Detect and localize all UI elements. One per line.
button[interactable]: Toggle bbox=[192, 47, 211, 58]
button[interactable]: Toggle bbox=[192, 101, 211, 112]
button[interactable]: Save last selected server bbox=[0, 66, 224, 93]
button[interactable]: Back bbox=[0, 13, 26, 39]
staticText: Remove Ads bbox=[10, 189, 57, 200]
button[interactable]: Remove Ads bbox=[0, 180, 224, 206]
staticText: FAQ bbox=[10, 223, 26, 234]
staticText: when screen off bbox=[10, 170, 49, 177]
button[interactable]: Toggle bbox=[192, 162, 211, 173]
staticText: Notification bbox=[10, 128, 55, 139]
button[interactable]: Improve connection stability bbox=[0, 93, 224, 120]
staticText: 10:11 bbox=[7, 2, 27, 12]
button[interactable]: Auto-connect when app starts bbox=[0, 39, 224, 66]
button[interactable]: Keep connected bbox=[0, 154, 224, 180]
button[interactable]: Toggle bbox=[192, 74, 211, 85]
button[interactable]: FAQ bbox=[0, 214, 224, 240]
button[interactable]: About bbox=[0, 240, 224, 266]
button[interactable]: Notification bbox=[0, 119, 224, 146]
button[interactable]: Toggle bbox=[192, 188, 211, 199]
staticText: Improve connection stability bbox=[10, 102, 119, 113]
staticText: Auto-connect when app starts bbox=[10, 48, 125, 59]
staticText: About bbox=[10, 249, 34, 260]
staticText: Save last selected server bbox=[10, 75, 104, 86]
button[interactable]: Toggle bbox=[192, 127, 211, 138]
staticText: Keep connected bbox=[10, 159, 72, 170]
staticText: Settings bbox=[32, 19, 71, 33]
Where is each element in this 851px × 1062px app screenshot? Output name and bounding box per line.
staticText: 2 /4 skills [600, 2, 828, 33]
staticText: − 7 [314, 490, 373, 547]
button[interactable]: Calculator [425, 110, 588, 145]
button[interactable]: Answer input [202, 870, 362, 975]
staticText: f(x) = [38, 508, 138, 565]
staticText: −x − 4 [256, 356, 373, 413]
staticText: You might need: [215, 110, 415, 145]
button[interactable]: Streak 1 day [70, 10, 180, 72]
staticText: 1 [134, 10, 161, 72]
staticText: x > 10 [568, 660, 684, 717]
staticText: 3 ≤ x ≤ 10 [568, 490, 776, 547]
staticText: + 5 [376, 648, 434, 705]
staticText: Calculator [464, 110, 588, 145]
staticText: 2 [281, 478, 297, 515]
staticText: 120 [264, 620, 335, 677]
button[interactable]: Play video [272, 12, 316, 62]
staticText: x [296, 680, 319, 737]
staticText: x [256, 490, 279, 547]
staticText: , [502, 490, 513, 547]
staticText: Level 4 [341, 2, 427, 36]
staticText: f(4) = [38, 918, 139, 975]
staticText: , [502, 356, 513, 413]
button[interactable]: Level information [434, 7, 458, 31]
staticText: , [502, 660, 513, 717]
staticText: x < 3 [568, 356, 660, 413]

### Problem description
For each line above that includes the word "Improve", make a copy of that line.

### Answer to this task
button[interactable]: Improve connection stability bbox=[0, 93, 224, 120]
staticText: Improve connection stability bbox=[10, 102, 119, 113]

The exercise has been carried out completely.